TASK TO COMPLETE:
Below are the entries; give again exactly the lines from the one mentioning "BROWSE CATEGORIES" through the one mentioning "Save my name, email, and website in this", inclusive.

DATA TO PROCESS:
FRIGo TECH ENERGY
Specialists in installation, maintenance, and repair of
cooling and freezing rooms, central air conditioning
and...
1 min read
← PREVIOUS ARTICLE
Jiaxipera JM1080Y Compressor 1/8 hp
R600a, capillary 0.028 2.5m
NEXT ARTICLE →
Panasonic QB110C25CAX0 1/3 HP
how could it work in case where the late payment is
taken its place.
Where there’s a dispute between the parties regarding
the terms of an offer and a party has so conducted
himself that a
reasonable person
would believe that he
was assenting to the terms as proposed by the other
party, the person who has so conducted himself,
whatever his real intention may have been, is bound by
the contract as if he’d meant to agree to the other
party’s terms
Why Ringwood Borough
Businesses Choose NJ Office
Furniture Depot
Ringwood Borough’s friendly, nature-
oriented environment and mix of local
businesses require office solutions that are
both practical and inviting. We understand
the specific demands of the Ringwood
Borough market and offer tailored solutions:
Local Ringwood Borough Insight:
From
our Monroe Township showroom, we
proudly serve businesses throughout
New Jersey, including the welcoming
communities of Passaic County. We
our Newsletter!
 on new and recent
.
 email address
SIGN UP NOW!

--

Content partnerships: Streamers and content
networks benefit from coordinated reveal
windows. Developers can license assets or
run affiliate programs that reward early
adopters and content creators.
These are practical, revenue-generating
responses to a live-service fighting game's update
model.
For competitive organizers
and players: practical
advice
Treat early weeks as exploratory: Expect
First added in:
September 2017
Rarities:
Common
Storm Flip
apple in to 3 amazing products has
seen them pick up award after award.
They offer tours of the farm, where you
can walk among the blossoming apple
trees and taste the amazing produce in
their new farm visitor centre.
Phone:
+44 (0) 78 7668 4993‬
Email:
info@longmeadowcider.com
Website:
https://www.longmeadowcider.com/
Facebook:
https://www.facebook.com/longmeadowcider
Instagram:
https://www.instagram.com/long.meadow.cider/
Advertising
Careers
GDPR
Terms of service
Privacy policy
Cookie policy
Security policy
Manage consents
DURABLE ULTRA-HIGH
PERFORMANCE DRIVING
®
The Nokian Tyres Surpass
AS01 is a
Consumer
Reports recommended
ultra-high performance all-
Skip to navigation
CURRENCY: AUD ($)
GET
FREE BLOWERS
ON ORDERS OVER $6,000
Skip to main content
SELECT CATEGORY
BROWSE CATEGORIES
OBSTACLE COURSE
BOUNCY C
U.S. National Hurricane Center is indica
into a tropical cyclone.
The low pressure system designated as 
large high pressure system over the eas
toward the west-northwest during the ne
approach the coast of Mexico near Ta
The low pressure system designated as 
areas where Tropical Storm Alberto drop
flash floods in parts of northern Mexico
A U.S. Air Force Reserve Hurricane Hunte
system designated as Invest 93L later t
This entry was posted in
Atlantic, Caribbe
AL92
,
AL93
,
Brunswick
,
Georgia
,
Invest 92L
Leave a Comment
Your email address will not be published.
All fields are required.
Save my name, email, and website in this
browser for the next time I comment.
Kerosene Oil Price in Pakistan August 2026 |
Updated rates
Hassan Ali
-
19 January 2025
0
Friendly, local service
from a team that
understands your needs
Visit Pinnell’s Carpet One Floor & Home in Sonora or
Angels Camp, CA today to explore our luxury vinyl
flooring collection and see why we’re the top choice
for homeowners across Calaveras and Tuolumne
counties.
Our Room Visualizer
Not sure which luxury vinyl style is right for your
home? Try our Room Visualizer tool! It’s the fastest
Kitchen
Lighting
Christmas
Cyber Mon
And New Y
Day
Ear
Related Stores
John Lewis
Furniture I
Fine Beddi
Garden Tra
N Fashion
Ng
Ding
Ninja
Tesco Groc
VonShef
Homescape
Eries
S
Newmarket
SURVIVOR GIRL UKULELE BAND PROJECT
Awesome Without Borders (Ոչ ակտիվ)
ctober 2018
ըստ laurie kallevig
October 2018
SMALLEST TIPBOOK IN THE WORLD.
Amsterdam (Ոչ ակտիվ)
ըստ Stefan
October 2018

* * *

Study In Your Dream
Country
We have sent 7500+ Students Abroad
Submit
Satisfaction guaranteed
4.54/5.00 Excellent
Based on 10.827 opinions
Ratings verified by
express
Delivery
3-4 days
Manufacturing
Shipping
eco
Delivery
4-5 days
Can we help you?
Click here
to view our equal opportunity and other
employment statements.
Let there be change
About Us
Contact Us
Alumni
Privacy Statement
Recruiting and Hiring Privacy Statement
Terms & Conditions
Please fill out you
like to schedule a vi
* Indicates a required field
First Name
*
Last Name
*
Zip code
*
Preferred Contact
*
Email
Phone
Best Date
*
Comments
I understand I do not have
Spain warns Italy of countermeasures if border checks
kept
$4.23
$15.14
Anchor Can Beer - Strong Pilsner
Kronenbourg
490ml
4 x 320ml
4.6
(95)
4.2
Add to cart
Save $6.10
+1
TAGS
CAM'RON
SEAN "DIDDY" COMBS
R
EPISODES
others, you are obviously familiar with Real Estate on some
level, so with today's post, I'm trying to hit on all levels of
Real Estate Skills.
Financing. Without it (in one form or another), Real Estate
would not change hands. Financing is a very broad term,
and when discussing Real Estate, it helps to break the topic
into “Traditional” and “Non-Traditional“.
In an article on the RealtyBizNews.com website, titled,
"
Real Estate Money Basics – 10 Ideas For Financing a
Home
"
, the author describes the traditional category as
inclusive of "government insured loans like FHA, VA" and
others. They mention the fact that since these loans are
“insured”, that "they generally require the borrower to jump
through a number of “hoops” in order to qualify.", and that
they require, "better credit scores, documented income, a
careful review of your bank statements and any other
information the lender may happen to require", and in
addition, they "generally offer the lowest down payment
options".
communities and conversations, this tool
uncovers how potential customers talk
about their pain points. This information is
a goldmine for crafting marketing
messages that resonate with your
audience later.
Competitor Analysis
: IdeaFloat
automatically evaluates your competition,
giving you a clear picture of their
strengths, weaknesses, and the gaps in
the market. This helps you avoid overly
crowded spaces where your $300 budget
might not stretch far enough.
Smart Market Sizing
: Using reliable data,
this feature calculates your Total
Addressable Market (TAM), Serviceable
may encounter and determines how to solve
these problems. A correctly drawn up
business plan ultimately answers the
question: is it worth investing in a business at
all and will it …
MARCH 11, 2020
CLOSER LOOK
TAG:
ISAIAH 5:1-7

EXERCISE RESULT:
BROWSE CATEGORIES
OBSTACLE COURSE
BOUNCY C
U.S. National Hurricane Center is indica
into a tropical cyclone.
The low pressure system designated as 
large high pressure system over the eas
toward the west-northwest during the ne
approach the coast of Mexico near Ta
The low pressure system designated as 
areas where Tropical Storm Alberto drop
flash floods in parts of northern Mexico
A U.S. Air Force Reserve Hurricane Hunte
system designated as Invest 93L later t
This entry was posted in
Atlantic, Caribbe
AL92
,
AL93
,
Brunswick
,
Georgia
,
Invest 92L
Leave a Comment
Your email address will not be published.
All fields are required.
Save my name, email, and website in this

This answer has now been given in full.